1981年5月、松田聖子が松本城に来たときの動画が残っています。当時、高校3年生だった私も、映っている若者の群れの中のひとり。昼ごろ学校へ行ってみると中継があることが噂になっていて、午後の授業を3コマぐらいサボり、友人たちと橋のたもとに座り続けていました。夕方になると人が増えてきて、押されて堀に落ちそうになった。人々が去った後には、異様な興奮ぶりで鉄のベンチがグニャグニャになって残っていました。



今から振り返ると単なるバカですが、いまだに自分がクラブに行って平均年齢を上げていることを考えると、なかなかバカが直りにくいこともわかる。そして、この動画から伝わる活気が、遥か遠い過去になったことを痛感します。

松田聖子がデビューした1980年と現在の日本を人口ピラミッドで比べてみると、高齢化が進んだ事実は一目瞭然です。

1980年
1980












2010年
2010












日本の社会は、若いアイドルが次々と出ていた時代から、懐メロの時代に変わった。私は、人口の構成が大きく変わったのに、社会の慣例や仕組みが昔のままなので、あちこちに無理が出ているように思えます。この基本的な変化を踏まえないままに、政治や経済を論じるから、話が観念的になってしまう。
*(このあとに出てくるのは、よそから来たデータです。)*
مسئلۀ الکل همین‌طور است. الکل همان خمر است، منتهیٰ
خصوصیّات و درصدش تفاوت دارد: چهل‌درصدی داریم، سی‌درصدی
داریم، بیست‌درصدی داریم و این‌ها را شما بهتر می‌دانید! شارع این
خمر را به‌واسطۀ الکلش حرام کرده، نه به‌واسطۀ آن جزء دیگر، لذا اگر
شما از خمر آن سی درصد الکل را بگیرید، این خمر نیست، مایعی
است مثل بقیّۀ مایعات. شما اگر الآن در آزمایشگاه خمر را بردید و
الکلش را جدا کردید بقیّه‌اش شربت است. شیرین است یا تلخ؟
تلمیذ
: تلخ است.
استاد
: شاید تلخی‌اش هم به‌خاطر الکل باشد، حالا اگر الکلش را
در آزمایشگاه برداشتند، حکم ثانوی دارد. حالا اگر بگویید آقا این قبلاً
大学生の就職内定率が、80%に落ち込ちこみました。高校生も、8割ぐらいしか就職が決まりません。雇用は、若い人だけの問題じゃない。若い人口が減っていて、しかもその2割に仕事がないということは、つまりは中高年の暮らしの先行きも厳しいということ。もう、今ごろになって「少子化対策が大事だ」とか騒いでみても遅い。いまだに「普天間」とか「新党」とか、目先の話題ばかりを追っているところも、不思議です。多くの日本人にとって深刻な問題であるはずの「雇用」が中心になっているようには見えない。これは単純にボケと考えた方が良さそうです。マスコミぼけ。テレビぼけ。
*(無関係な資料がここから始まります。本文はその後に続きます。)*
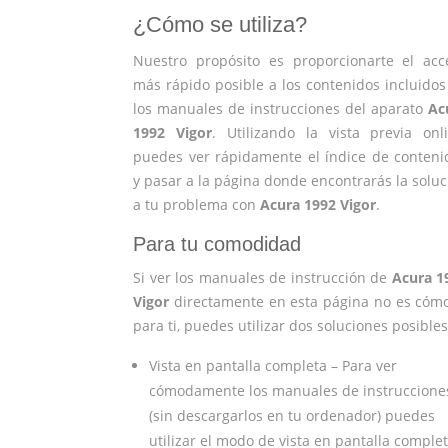
¿Cómo se utiliza?
Nuestro propósito es proporcionarte el acc
más rápido posible a los contenidos incluidos
los manuales de instrucciones del aparato
Ac
1992 Vigor
. Utilizando la vista previa onli
puedes ver rápidamente el índice de conteni
y pasar a la página donde encontrarás la soluc
a tu problema con
Acura 1992 Vigor
.
Para tu comodidad
Si ver los manuales de instrucción de
Acura 1
Vigor
directamente en esta página no es cóm
para ti, puedes utilizar dos soluciones posibles
Vista en pantalla completa – Para ver
cómodamente los manuales de instruccione
(sin descargarlos en tu ordenador) puedes
utilizar el modo de vista en pantalla complet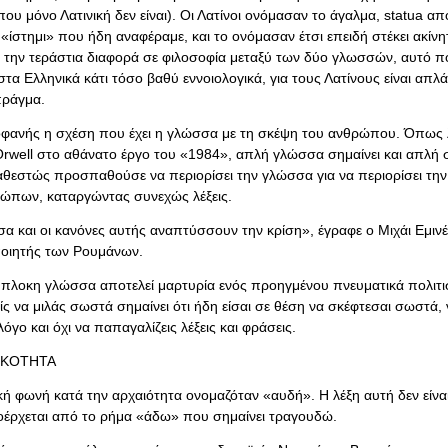
ου μόνο Λατινική δεν είναι). Οι Λατίνοι ονόμασαν το άγαλμα, statua απ
«ίστημι» που ήδη αναφέραμε, και το ονόμασαν έτσι επειδή στέκει ακίνη
 την τεράστια διαφορά σε φιλοσοφία μεταξύ των δύο γλωσσών, αυτό π
στα Ελληνικά κάτι τόσο βαθύ εννοιολογικά, για τους Λατίνους είναι απλά
πράγμα.
οφανής η σχέση που έχει η γλώσσα με τη σκέψη του ανθρώπου. Όπως λέ
rwell στο αθάνατο έργο του «1984», απλή γλώσσα σημαίνει και απλή 
καθεστώς προσπαθούσε να περιορίσει την γλώσσα για να περιορίσει τη
ώπων, καταργώντας συνεχώς λέξεις.
α και οι κανόνες αυτής αναπτύσσουν την κρίση», έγραφε ο Μιχάι Εμιν
ποιητής των Ρουμάνων.
πλοκη γλώσσα αποτελεί μαρτυρία ενός προηγμένου πνευματικά πολιτι
ς να μιλάς σωστά σημαίνει ότι ήδη είσαι σε θέση να σκέφτεσαι σωστά, 
όγο και όχι να παπαγαλίζεις λέξεις και φράσεις.
ΙΚΟΤΗΤΑ
κή φωνή κατά την αρχαιότητα ονομαζόταν «αυδή». Η λέξη αυτή δεν είναι
έρχεται από το ρήμα «άδω» που σημαίνει τραγουδώ.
最近は、春が近づくたびに思います。「日本のテレビは、年中行事と役所が好きだなあ」。卒業式、入社式、そして花見と続く。ニュースの出所は、警察、消防署、霞ヶ関と、役所が多い。外国の映像と比べると、話の中身よりも、まずは出てくる人たちが歳をとっているところが目立ちます。だから30年も前の古い動画が、やたら騒がしく、しかし活気にあふれているように思えてしまう。簡単にいうと、日本ではバカが減って、ボケが増えたのかもしれません。